U.S. Sen. Chris Murphy, a member of the Health, Education, Labor, and Pensions Committee, took to the Senate floor Wednesday to decry the changes President Donald Trump has made to the Affordable Care Act since taking office.
“We were successful in defeating the full repeal of the Affordable Care Act. And that’s great news because the Affordable Care Act is more popular than ever before,” Murphy said. “But this Congress and this president are trying to ruin some of the most important protections in our health care system because they’re mad that they lost the repeal vote by one vote.”
He said the Republicans in Congress “finally succeeded in repealing the individual mandate, which the Congressional Budget Office says will by itself increase premiums by 10 percent and wipe out insurance for 13 million people. And the administration is now trying to expand the sale of what we call ‘junk plans,’ which are insurance plans that don’t have to cover a minimum set of benefits, that don’t have to protect people with preexisting conditions or existing sicknesses from higher premium rates.”
In 2018, Connecticut residents who purchase their insurance through Access Health CT, saw double-digit rate increases.
Insurance regulators allowed companies to boost their premiums on the individual market in 2018 by an average of 31.7 percent for Anthem and 27.7 percent for ConnectiCare Benefit customers.
There’s little the federal government can do at the moment to change what’s likely to be another year of double-digit increases.
Murphy pointed out that those increases are already being announced in other states.
He said one insurance plan in Virginia asked for a 64 percent increase in premiums. In Maryland the head of the insurance plan asked for a 91 percent increase.

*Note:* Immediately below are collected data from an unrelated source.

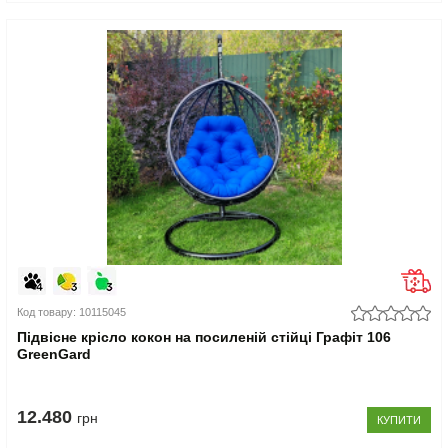
Код товару: 10115045
Підвісне крісло кокон на посиленій стійці Графіт 106
GreenGard
12.480
грн
КУПИТИ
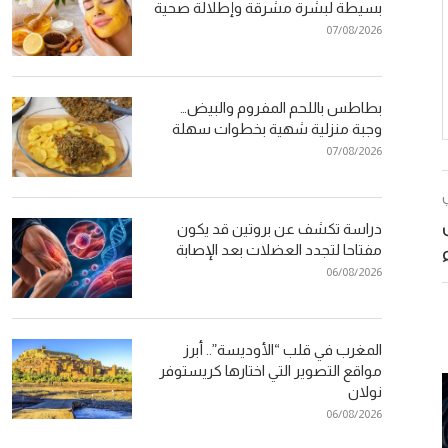
بسيطة لبشرة مشرقة وإطلالة صحية
07/08/2026
بطاطس باللحم المفروم والبيض…
وجبة منزلية شهية بخطوات سهلة
07/08/2026
دراسة تكشف عن بروتين قد يكون
مفتاحا لتجدد العضلات بعد الإصابة
06/08/2026
المغرب في قلب “الأوديسة”.. أبرز
مواقع التصوير التي اختارها كريستوفر
نولان
06/08/2026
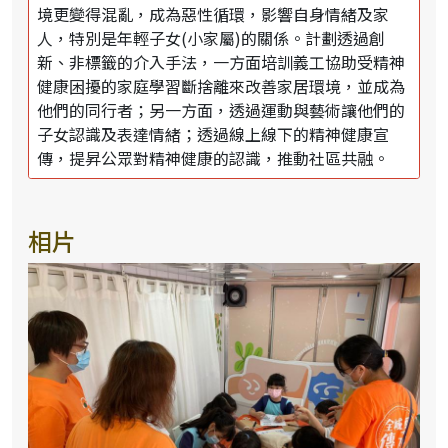
境更變得混亂，成為惡性循環，影響自身情緒及家
人，特別是年輕子女(小家屬)的關係。計劃透過創
新、非標籤的介入手法，一方面培訓義工協助受精神
健康困擾的家庭學習斷捨離來改善家居環境，並成為
他們的同行者；另一方面，透過運動與藝術讓他們的
子女認識及表達情緒；透過線上線下的精神健康宣
傳，提昇公眾對精神健康的認識，推動社區共融。
相片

“No one can afford a 91 percent increase in premiums. No one can afford a 64 percent increase in premiums,” Murphy said. “But, frankly, no one can—very few people can afford a 15 percent or 20 percent increase in premiums.”
Last summer when Murphy went for a walk across Connecticut he said people were waiting for him to tell him their concerns about health insurance.
“They waited ahead of me for hours and hours to talk to me about their illness and about their fear that this congress and this president were going to take away their coverage,” Murphy said. “We were successful in defeating the full repeal of the Affordable Care Act. And that’s great news because the Affordable Care Act is more popular than ever before. But this Congress and this president are trying to ruin some of the most important protections in our health care system because they’re mad that they lost the repeal vote by one vote.”
Connecticut’s General Assembly passed a bill this year that says it would require companies offering plans in Connecticut to cover the 10 essential health benefits required under the Affordable Care Act, if Congress repeals the ACA.